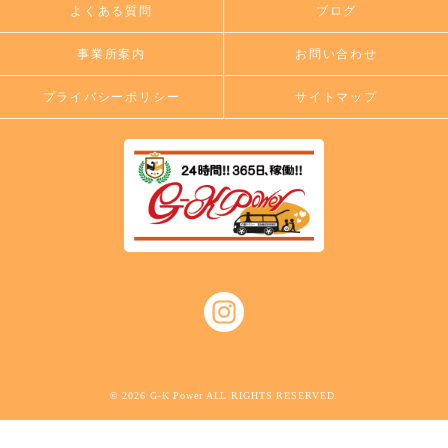
よくある質問
ブログ
事業所案内
お問い合わせ
プライバシーポリシー
サイトマップ
© 2026 G-K Power ALL RIGHTS RESERVED.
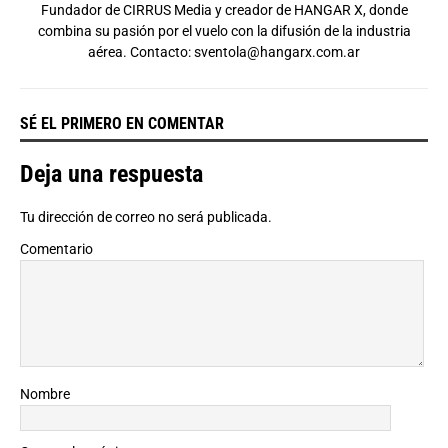
Fundador de CIRRUS Media y creador de HANGAR X, donde
combina su pasión por el vuelo con la difusión de la industria
aérea. Contacto:
sventola@hangarx.com.ar
SÉ EL PRIMERO EN COMENTAR
Deja una respuesta
Tu dirección de correo no será publicada.
Comentario
Nombre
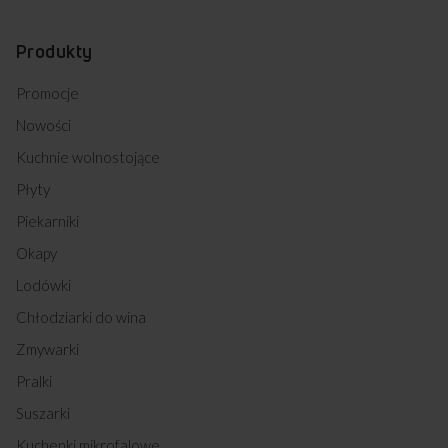
Produkty
Promocje
Nowości
Kuchnie wolnostojące
Płyty
Piekarniki
Okapy
Lodówki
Chłodziarki do wina
Zmywarki
Pralki
Suszarki
Kuchenki mikrofalowe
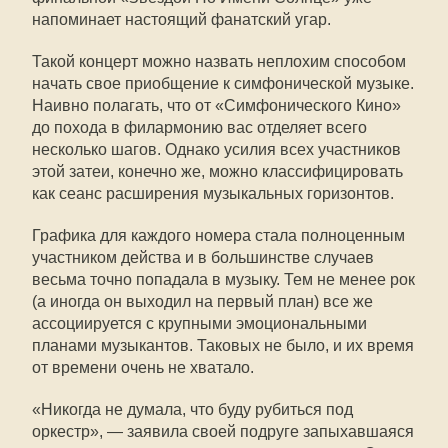
напоминает настоящий фанатский угар.
Такой концерт можно назвать неплохим способом
начать свое приобщение к симфонической музыке.
Наивно полагать, что от «Симфонического Кино»
до похода в филармонию вас отделяет всего
несколько шагов. Однако усилия всех участников
этой затеи, конечно же, можно классифицировать
как сеанс расширения музыкальных горизонтов.
Графика для каждого номера стала полноценным
участником действа и в большинстве случаев
весьма точно попадала в музыку. Тем не менее рок
(а иногда он выходил на первый план) все же
ассоциируется с крупными эмоциональными
планами музыкантов. Таковых не было, и их время
от времени очень не хватало.
«Никогда не думала, что буду рубиться под
оркестр», — заявила своей подруге запыхавшаяся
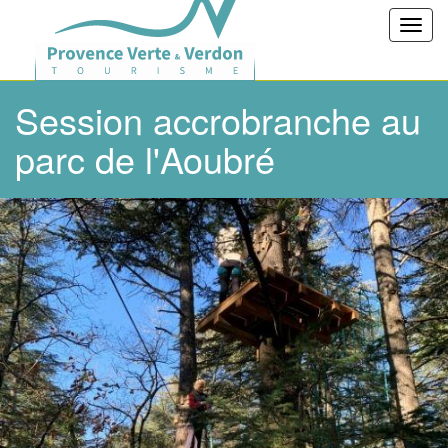
Toggl
navig
Session accrobranche au
parc de l'Aoubré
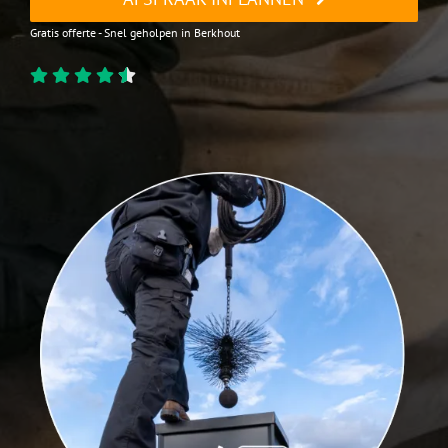
Gratis offerte - Snel geholpen in Berkhout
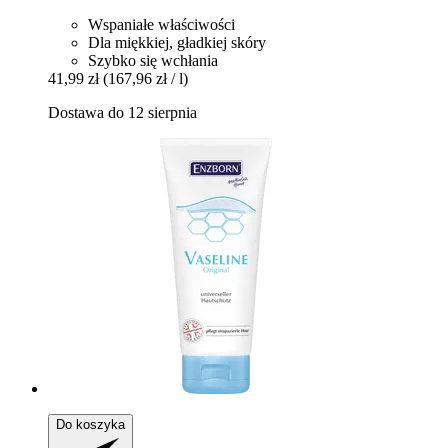
Wspaniałe właściwości
Dla miękkiej, gładkiej skóry
Szybko się wchłania
41,99 zł
(167,96 zł / l)
Dostawa do 12 sierpnia
Do koszyka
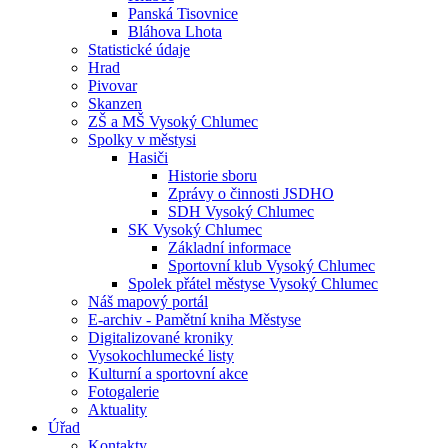
Panská Tisovnice
Bláhova Lhota
Statistické údaje
Hrad
Pivovar
Skanzen
ZŠ a MŠ Vysoký Chlumec
Spolky v městysi
Hasiči
Historie sboru
Zprávy o činnosti JSDHO
SDH Vysoký Chlumec
SK Vysoký Chlumec
Základní informace
Sportovní klub Vysoký Chlumec
Spolek přátel městyse Vysoký Chlumec
Náš mapový portál
E-archiv - Pamětní kniha Městyse
Digitalizované kroniky
Vysokochlumecké listy
Kulturní a sportovní akce
Fotogalerie
Aktuality
Úřad
Kontakty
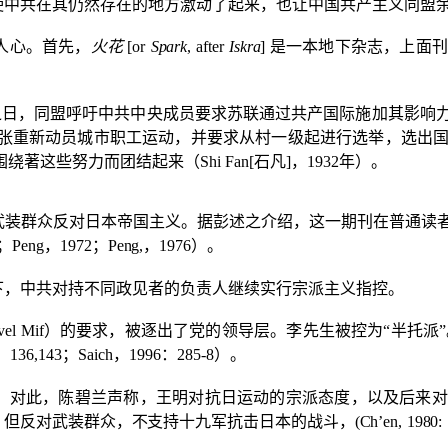
使中共在其仍然存在的地方激动了起来，也让中国共产主义同盟
人心。首先，
火花
[or
Spark
,
after
Iskra
]
是一本地下杂志，上面刊
之日，同盟呼吁中共中央成员要求苏联通过共产国际施加其影响
张重新动员城市职工运动，并要求从村一级起进行选举，选出
围绕著这些努力而团结起来（
Shi Fan[
石凡
]
，
1932
年）。
武装群众反对日本帝国主义。据彭述之介绍，这一期刊在普通读
；
Peng
，
1972
；
Peng,
，
1976
）。
下，中共对持不同政见者的负责人继续实行宗派主义指控。
vel Mif
）的要求，被逐出了党的领导层。李先生被控为“半托派”
：
136,143
；
Saich
，
1996
：
285-8
）。
，对此，陈碧兰声称，王明对抗日运动的宗派态度，以及后来对
，但反对武装群众，不支持十九军抗击日本的战斗，
(Ch’en,
1980:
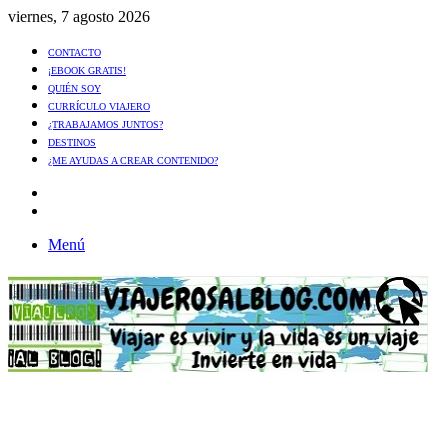
viernes, 7 agosto 2026
CONTACTO
¡EBOOK GRATIS!
QUIÉN SOY
CURRÍCULO VIAJERO
¿TRABAJAMOS JUNTOS?
DESTINOS
¿ME AYUDAS A CREAR CONTENIDO?
Artículo
al
Buscar
azar
Menú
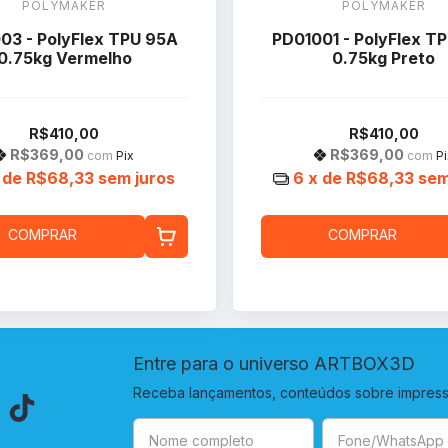
POLYMAKER
POLYMAKER
03 - PolyFlex TPU 95A
PD01001 - PolyFlex T
0.75kg Vermelho
0.75kg Preto
R$410,00
R$410,00
R$369,00
R$369,00
com
Pix
com
Pi
 de
R$68,33
sem juros
6
x de
R$68,33
sem
COMPRAR
COMPRAR
Entre para o universo ARTBOX3D
Receba lançamentos, conteúdos sobre impressã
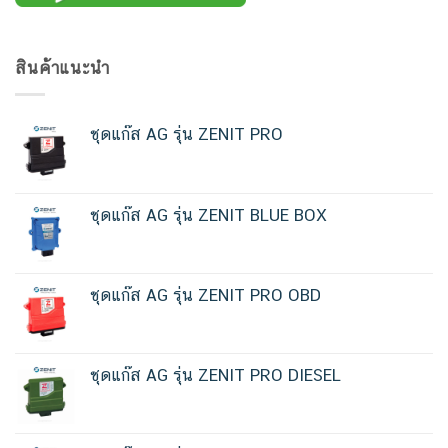
สินค้าแนะนำ
ชุดแก๊ส AG รุ่น ZENIT PRO
ชุดแก๊ส AG รุ่น ZENIT BLUE BOX
ชุดแก๊ส AG รุ่น ZENIT PRO OBD
ชุดแก๊ส AG รุ่น ZENIT PRO DIESEL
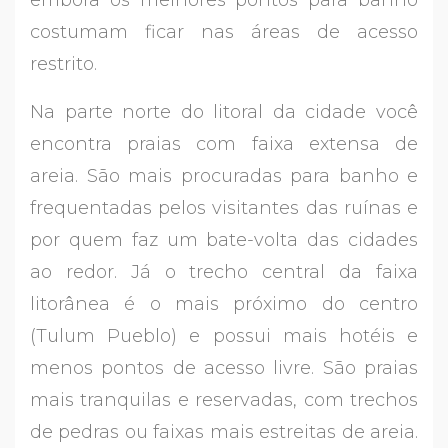
costumam ficar nas áreas de acesso
restrito.
Na parte norte do litoral da cidade você
encontra praias com faixa extensa de
areia. São mais procuradas para banho e
frequentadas pelos visitantes das ruínas e
por quem faz um bate-volta das cidades
ao redor. Já o trecho central da faixa
litorânea é o mais próximo do centro
(Tulum Pueblo) e possui mais hotéis e
menos pontos de acesso livre. São praias
mais tranquilas e reservadas, com trechos
de pedras ou faixas mais estreitas de areia.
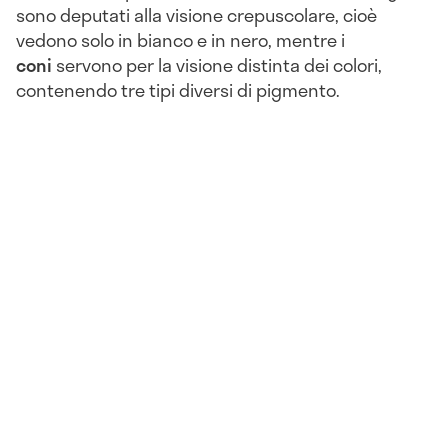
sono deputati alla visione crepuscolare, cioè
vedono solo in bianco e in nero, mentre i
coni
servono per la visione distinta dei colori,
contenendo tre tipi diversi di pigmento.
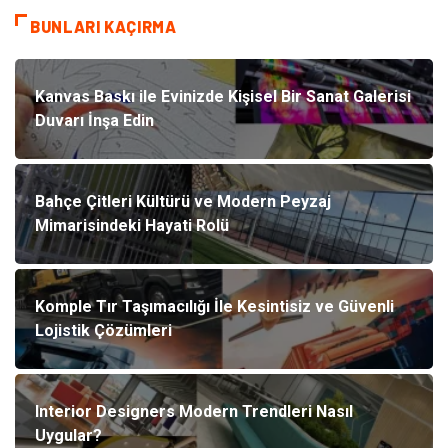
BUNLARI KAÇIRMA
Kanvas Baskı ile Evinizde Kişisel Bir Sanat Galerisi
Duvarı İnşa Edin
Bahçe Çitleri Kültürü ve Modern Peyzaj
Mimarisindeki Hayati Rolü
Komple Tır Taşımacılığı İle Kesintisiz ve Güvenli
Lojistik Çözümleri
Interior Designers Modern Trendleri Nasıl
Uygular?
::::::
Problem requirements: Each entry shown above must be quoted exactly, with its pictures left out.

Response to this exercise:
よくある質問
ブログ
事業所案内
お問い合わせ
プライバシーポリシー
サイトマップ
© 2026 G-K Power ALL RIGHTS RESERVED.
Fundador de CIRRUS Media y creador de HANGAR X, donde
combina su pasión por el vuelo con la difusión de la industria
aérea. Contacto:
sventola@hangarx.com.ar
SÉ EL PRIMERO EN COMENTAR
Deja una respuesta
Tu dirección de correo no será publicada.
Comentario
Nombre
Produkty
Promocje
Nowości
Kuchnie wolnostojące
Płyty
Piekarniki
Okapy
Lodówki
Chłodziarki do wina
Zmywarki
Pralki
Suszarki
Kuchenki mikrofalowe
напоминает настоящий фанатский угар.
Такой концерт можно назвать неплохим способом
начать свое приобщение к симфонической музыке.
Наивно полагать, что от «Симфонического Кино»
до похода в филармонию вас отделяет всего
несколько шагов. Однако усилия всех участников
этой затеи, конечно же, можно классифицировать
как сеанс расширения музыкальных горизонтов.
Графика для каждого номера стала полноценным
участником действа и в большинстве случаев
весьма точно попадала в музыку. Тем не менее рок
(а иногда он выходил на первый план) все же
ассоциируется с крупными эмоциональными
планами музыкантов. Таковых не было, и их время
от времени очень не хватало.
«Никогда не думала, что буду рубиться под
оркестр», — заявила своей подруге запыхавшаяся
Toggl
navig
Session accrobranche au
parc de l'Aoubré
Gratis offerte - Snel geholpen in Berkhout
Wspaniałe właściwości
Dla miękkiej, gładkiej skóry
Szybko się wchłania
41,99 zł
(167,96 zł / l)
Dostawa do 12 sierpnia
Do koszyka
Panská Tisovnice
Bláhova Lhota
Statistické údaje
Hrad
Pivovar
Skanzen
ZŠ a MŠ Vysoký Chlumec
Spolky v městysi
Hasiči
Historie sboru
Zprávy o činnosti JSDHO
SDH Vysoký Chlumec
SK Vysoký Chlumec
Základní informace
Sportovní klub Vysoký Chlumec
Spolek přátel městyse Vysoký Chlumec
Náš mapový portál
E-archiv - Pamětní kniha Městyse
Digitalizované kroniky
Vysokochlumecké listy
Kulturní a sportovní akce
Fotogalerie
Aktuality
Úřad
Kontakty
使中共在其仍然存在的地方激动了起来，也让中国共产主义同盟
人心。首先，
火花
[or
Spark
,
after
Iskra
]
是一本地下杂志，上面刊
之日，同盟呼吁中共中央成员要求苏联通过共产国际施加其影响
张重新动员城市职工运动，并要求从村一级起进行选举，选出
围绕著这些努力而团结起来（
Shi Fan[
石凡
]
，
1932
年）。
武装群众反对日本帝国主义。据彭述之介绍，这一期刊在普通读
；
Peng
，
1972
；
Peng,
，
1976
）。
下，中共对持不同政见者的负责人继续实行宗派主义指控。
vel Mif
）的要求，被逐出了党的领导层。李先生被控为“半托派”
：
136,143
；
Saich
，
1996
：
285-8
）。
，对此，陈碧兰声称，王明对抗日运动的宗派态度，以及后来对
，但反对武装群众，不支持十九军抗击日本的战斗，
(Ch’en,
1980:
viernes, 7 agosto 2026
CONTACTO
¡EBOOK GRATIS!
QUIÉN SOY
CURRÍCULO VIAJERO
¿TRABAJAMOS JUNTOS?
DESTINOS
¿ME AYUDAS A CREAR CONTENIDO?
Artículo
al
Buscar
azar
Menú
POLYMAKER
POLYMAKER
03 - PolyFlex TPU 95A
PD01001 - PolyFlex T
0.75kg Vermelho
0.75kg Preto
R$410,00
R$410,00
R$369,00
R$369,00
com
Pix
com
Pi
 de
R$68,33
sem juros
6
x de
R$68,33
sem
COMPRAR
COMPRAR
Entre para o universo ARTBOX3D
Receba lançamentos, conteúdos sobre impressã
สินค้าแนะนำ
ชุดแก๊ส AG รุ่น ZENIT PRO
ชุดแก๊ส AG รุ่น ZENIT BLUE BOX
ชุดแก๊ส AG รุ่น ZENIT PRO OBD
ชุดแก๊ส AG รุ่น ZENIT PRO DIESEL
costumam ficar nas áreas de acesso
restrito.
Na parte norte do litoral da cidade você
encontra praias com faixa extensa de
areia. São mais procuradas para banho e
frequentadas pelos visitantes das ruínas e
por quem faz um bate-volta das cidades
ao redor. Já o trecho central da faixa
litorânea é o mais próximo do centro
(Tulum Pueblo) e possui mais hotéis e
menos pontos de acesso livre. São praias
mais tranquilas e reservadas, com trechos
de pedras ou faixas mais estreitas de areia.
sono deputati alla visione crepuscolare, cioè
vedono solo in bianco e in nero, mentre i
coni
servono per la visione distinta dei colori,
contenendo tre tipi diversi di pigmento.
BUNLARI KAÇIRMA
Kanvas Baskı ile Evinizde Kişisel Bir Sanat Galerisi
Duvarı İnşa Edin
Bahçe Çitleri Kültürü ve Modern Peyzaj
Mimarisindeki Hayati Rolü
Komple Tır Taşımacılığı İle Kesintisiz ve Güvenli
Lojistik Çözümleri
Interior Designers Modern Trendleri Nasıl
Uygular?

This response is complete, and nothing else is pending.